When her boyfriend Nathan Brown died suddenly, Haylee Penfold, then 19, couldn't find anyone to relate to.
"When my friends tried to talk to me about it they could only relate it to a breakup, but there's no comparing," she says.
"My person was gone forever.
"I really clung onto Nathan's friends and family."
Like many young people, Haylee, now 24, turned to social media for support.
"I tried to join all these Facebook groups and they were all widows … I felt weird joining that because we weren't married," she says.
"I was seeing all these posts about people that have been together for like 40 years.
"Mine and Nathan's relationship wasn't really anything compared to this. It kind of felt like it just wasn't enough."
Nathan was 19 when he came down with a bad case of influenza in 2017.
"One of his lungs was pretty much full of fluid and they told him he had pneumonia," Haylee says.
"I remember the attitude of the nurses and the doctors … [they] were telling me 'he's young, he's going to be fine'."
Nathan was put into a coma to help him fight the infection.
"Then they started saying things like 'if he makes it out, he's going to need a lot of rehab' and things like that," Haylee says.
But Nathan never woke up.
The shock of his death left Haylee stumped with how to react to her grief.
"I kind of just pushed it aside," she says.
"Nathan's mum used to say to me 'it's OK to lose your sh** sometimes'."
Processing young grief
Jennifer Perino is a clinical counsellor with the National Association of Loss and Grief and says the experience of young people who lose a romantic partner is tough because it's not common.
Jennifer says the grief a young person feels if they lose a partner is just as valid as other losses, yet it is often dismissed.
"[There is] a societal expectation that you're only young, and it's only young love, so you're not really attached to them," she says.
"But a lot of people forget what it was like when we were that age and how deeply we loved and how deeply we connected."
The pressure to eventually move on can be put on people of all ages, Jennifer says.
"There's a societal expectation that you have to tough it out and you have to just keep it inside and carry on: 'Pull up your socks and get on with it,'" she says.
"That's not the way the grief works."
For Haylee, sharing the story of her lost love has been helpful.
"I see people come up on my TikTok in a similar situation," she says.
"It takes a lot to share your own story, but it's going to help other people feel less alone at the end of the day.
"I think it's worth the scariness of sharing your own story."
Finding another love
Haylee hasn't moved on from Nathan but has found love with her fiance Kye, who she's known since childhood.
She said Nathan set a high standard for her future partners by "how good he was" and "how well he treated me".
"I wasn't going to accept anything less than that," she says.
Kye is extremely understanding, Haylee says, and fits into her life perfectly – including the parts of her life that still include Nathan.

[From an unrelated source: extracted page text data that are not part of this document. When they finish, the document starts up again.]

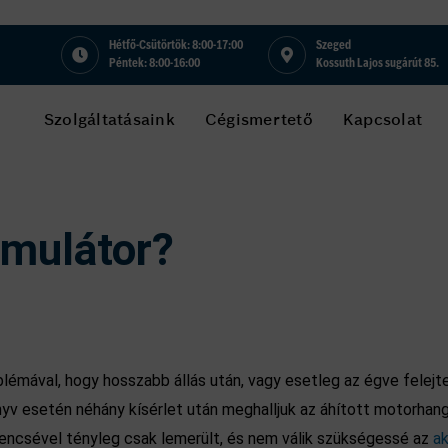
Hétfő-Csütörtök: 8:00-17:00
Szeged
Péntek: 8:00-16:00
Kossuth Lajos sugárút 85.
Szolgáltatásaink
Cégismertető
Kapcsolat
umulátor?
lémával, hogy hosszabb állás után, vagy esetleg az égve felejte
v esetén néhány kísérlet után meghalljuk az áhított motorhango
encsével tényleg csak lemerült, és nem válik szükségessé az
ak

"Nathan's parents love him," Haylee says.
"He would come to dinner at their house and play with Nathan's nieces and nephews and stuff. He just kind of fits into the picture."
More than five years on from Nathan's death, how does Haylee feel?
"I'm more grateful that I got that time with him," she says.
"As much as it didn't last as long as I wish it did, I can still look back and I can see and think about the memories that made me laugh and made me love him."